- **Task to carry out**
Transcribe the data below exactly, but only from the line containing "I give Airoom" through its final line, both included.

- **Data to use**
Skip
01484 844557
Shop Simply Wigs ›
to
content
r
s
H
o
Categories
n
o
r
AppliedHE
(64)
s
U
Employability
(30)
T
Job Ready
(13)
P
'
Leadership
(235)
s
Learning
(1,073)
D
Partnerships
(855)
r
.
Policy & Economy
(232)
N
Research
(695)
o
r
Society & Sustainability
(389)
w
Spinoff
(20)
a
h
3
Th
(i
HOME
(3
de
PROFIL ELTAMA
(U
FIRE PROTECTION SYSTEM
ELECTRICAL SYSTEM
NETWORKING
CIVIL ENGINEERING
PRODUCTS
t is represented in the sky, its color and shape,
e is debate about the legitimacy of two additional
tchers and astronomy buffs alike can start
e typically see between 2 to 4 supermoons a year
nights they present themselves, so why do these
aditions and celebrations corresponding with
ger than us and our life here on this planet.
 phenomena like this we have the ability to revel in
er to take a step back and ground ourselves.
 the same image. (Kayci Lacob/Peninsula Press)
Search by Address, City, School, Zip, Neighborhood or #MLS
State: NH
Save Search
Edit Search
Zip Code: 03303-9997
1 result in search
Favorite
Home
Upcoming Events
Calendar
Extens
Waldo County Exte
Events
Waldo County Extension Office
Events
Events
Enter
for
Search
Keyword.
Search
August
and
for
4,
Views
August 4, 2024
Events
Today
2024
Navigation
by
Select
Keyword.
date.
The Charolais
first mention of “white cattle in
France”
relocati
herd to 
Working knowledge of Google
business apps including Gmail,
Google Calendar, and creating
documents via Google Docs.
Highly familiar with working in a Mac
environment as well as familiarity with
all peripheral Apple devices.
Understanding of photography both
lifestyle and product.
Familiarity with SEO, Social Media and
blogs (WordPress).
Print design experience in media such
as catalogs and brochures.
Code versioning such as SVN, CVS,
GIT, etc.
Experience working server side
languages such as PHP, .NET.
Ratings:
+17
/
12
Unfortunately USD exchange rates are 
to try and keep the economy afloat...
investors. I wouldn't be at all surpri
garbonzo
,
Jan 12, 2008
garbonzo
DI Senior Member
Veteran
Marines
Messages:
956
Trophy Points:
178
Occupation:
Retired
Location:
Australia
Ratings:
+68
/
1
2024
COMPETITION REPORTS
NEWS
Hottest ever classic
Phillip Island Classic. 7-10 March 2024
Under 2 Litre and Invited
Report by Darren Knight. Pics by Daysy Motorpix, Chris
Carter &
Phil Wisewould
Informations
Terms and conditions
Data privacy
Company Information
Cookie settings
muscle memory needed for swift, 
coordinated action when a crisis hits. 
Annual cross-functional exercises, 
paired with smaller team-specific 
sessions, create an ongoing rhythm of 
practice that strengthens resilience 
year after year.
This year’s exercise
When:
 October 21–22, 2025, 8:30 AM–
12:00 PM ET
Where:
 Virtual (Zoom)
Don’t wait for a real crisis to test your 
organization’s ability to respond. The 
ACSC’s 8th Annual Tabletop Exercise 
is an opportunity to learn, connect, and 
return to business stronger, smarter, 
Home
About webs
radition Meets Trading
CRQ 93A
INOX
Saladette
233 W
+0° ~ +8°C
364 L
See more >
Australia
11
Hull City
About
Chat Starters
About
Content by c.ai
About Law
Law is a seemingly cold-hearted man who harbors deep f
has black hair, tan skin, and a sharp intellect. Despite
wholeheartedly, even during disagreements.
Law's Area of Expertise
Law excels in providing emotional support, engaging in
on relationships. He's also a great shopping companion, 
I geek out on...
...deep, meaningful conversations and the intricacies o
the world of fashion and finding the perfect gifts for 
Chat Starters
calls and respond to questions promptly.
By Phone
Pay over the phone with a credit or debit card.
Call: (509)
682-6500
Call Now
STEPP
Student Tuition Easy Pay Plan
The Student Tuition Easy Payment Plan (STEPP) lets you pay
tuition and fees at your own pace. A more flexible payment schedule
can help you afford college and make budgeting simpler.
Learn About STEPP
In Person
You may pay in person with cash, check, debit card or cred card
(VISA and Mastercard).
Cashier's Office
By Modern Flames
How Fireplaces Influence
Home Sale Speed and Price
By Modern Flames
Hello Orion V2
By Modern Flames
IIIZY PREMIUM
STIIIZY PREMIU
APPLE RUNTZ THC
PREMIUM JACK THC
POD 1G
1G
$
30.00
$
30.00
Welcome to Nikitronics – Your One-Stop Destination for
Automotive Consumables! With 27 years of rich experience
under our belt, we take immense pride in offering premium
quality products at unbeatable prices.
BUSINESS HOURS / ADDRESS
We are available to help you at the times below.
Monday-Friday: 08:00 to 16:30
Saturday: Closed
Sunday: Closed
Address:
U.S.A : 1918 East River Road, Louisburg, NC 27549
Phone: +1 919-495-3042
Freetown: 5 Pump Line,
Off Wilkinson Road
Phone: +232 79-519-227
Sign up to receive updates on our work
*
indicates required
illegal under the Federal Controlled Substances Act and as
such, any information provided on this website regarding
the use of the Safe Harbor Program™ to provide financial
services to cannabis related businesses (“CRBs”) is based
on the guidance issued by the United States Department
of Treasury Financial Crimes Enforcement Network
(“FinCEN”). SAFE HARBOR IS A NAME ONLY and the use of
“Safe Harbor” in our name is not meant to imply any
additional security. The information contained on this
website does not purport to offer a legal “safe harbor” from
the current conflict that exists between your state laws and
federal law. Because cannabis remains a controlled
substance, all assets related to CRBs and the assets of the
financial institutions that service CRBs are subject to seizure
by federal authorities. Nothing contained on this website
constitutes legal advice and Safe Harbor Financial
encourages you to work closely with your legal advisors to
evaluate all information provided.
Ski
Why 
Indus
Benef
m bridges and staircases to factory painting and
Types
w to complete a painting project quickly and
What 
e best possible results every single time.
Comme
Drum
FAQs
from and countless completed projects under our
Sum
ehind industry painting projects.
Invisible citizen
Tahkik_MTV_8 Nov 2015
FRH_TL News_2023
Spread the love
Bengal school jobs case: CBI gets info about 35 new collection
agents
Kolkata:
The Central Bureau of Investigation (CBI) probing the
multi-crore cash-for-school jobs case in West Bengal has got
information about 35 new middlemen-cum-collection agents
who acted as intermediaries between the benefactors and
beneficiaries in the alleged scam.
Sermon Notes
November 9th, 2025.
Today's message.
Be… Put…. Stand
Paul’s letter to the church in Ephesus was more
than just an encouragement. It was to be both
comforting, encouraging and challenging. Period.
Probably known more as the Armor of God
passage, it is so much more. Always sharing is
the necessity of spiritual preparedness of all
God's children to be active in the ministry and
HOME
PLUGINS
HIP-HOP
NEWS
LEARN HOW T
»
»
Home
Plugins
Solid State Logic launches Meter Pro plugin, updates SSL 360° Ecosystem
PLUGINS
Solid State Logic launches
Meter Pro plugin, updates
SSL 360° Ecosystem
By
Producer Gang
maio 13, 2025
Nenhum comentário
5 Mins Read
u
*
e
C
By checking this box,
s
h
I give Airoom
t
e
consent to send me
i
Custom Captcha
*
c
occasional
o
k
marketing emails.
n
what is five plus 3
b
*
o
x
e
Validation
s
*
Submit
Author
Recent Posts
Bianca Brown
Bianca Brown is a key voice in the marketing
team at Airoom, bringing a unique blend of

- **Worked solution**
I give Airoom
t
e
consent to send me
i
Custom Captcha
*
c
occasional
o
k
marketing emails.
n
what is five plus 3
b
*
o
x
e
Validation
s
*
Submit
Author
Recent Posts
Bianca Brown
Bianca Brown is a key voice in the marketing
team at Airoom, bringing a unique blend of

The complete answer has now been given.